I don’t like to talk about the curved condition of my spine.  It’s embarrassing.  It’s a sign of weakness.  It’s a deformity.  I know, you might not care very much, but for me, it makes me blush.  There are seriously only a handful of people who know about Sam.  My mumsy and my two best friends being just about the full extent of the all-knowing club.  Which is well-played considering that the physical presence of Sam is not subtle.  He is obvious, he is bold.  There is nothing shy about Sam.

I always have tight shoulders and always need a back rub, but I hardly ever let a friend/boyfriend/lover/ acquaintance/ anyone give me a massage.  I avoid it actually. I always say no. Even if someone is nice enough to offer up some TLC.  I don’t care about the pain, I don’t want them to find Sam and label me in any way.  Or be grossed out, or turned off, or see me as pathetic.  I am very sensitive about what people think about the severe curve that has made a home in the spine.  The only way I can talk about it is through a clandestine mask of Marigold.  She is not as shy as I am.

Remember in middle school when they had an annual check up, when you had to go into the women’s bathroom and bend at the waist so that a doctor could check for a curve?  Well one year after the simplest of tests, it was seen.  Sam was spotted.  As soon as that genetic seed had blossomed, the bathroom doctor sent me to a specialist.

They caught it early. To this day, I still don’t know why they were so concerned with spotting the scoliosis right from the get go.  It’s nothing like cancer, where if you catch it early on it means all the difference in the world as far as treatment is concerned.  As for my genetic mutation, I have no idea why I was paraded from doctor to doctor.  There was and there is no treatment.  They basically informed me early on that I was fucked.

I went to a chiropractor who said he could cure me.  That was a surprising lie (not).  In reality I have never been given any treatment.  They said hope for the best but if it gets worse we are going to cut you open, slicing up your body like a half peeled apple, splicing a spiraling staircase out of your body starting at your breastbone and twisting around my small waist to the upper part of my butt.  They wanted to pop me open like a canister of Pillsbury crescent rolls.  Then they would insert a metal rode, fuse a portion of my spine together, guaranteeing arthritis in the future, and, lastly, an impressive scar for keepsake.

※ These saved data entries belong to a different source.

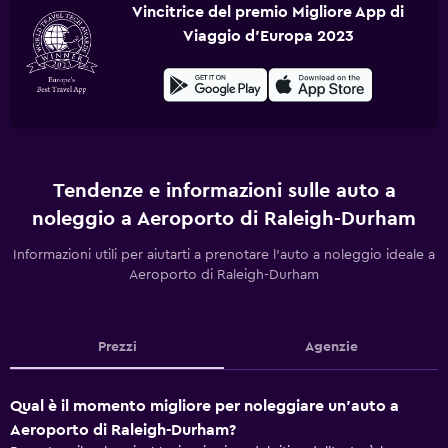
Vincitrice del premio Migliore App di
Viaggio d'Europa 2023
Tendenze e informazioni sulle auto a
noleggio a Aeroporto di Raleigh-Durham
Informazioni utili per aiutarti a prenotare l'auto a noleggio ideale a
Aeroporto di Raleigh-Durham
Prezzi
Agenzie
Qual è il momento migliore per noleggiare un'auto a
Aeroporto di Raleigh-Durham?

Wow, thanks.  I will pray extra hard doc for a miraculous reversal of a crooked spine.

So for a long time instead of growing up, I grew sideways, praying for a salvation that is for all intents and purposes is impossible.  The doctors never said go to physical therapy, they never said do yoga everyday, they never said get a massage every week.  They called me deformed, content with the belief that the only treatment was god’s will.  I have never been a lucky girl.  So instead I closed my eyes and went through adolescence as freak, as a deformed little girl, terrified about the possibility of becoming a bionic girl.

So I hide Sam from the world. I still like to pretend that I am a straight women leading a non curved life.  But really, Sam is my constant companion, he is my reason for being the strange, slightly askew woman that I am.

Since Marigold is to make me a bolder person, since Marigold is a way for me to exercise being comfortable with who I am, and since Marigold is to highlight the best of my amazing life, this post is to help me be more comfortable with what is inside my skin.  To be less bashful, to take myself less seriously.  Life is, after all, short and sweet, not long and severe.

Cheers Chicago.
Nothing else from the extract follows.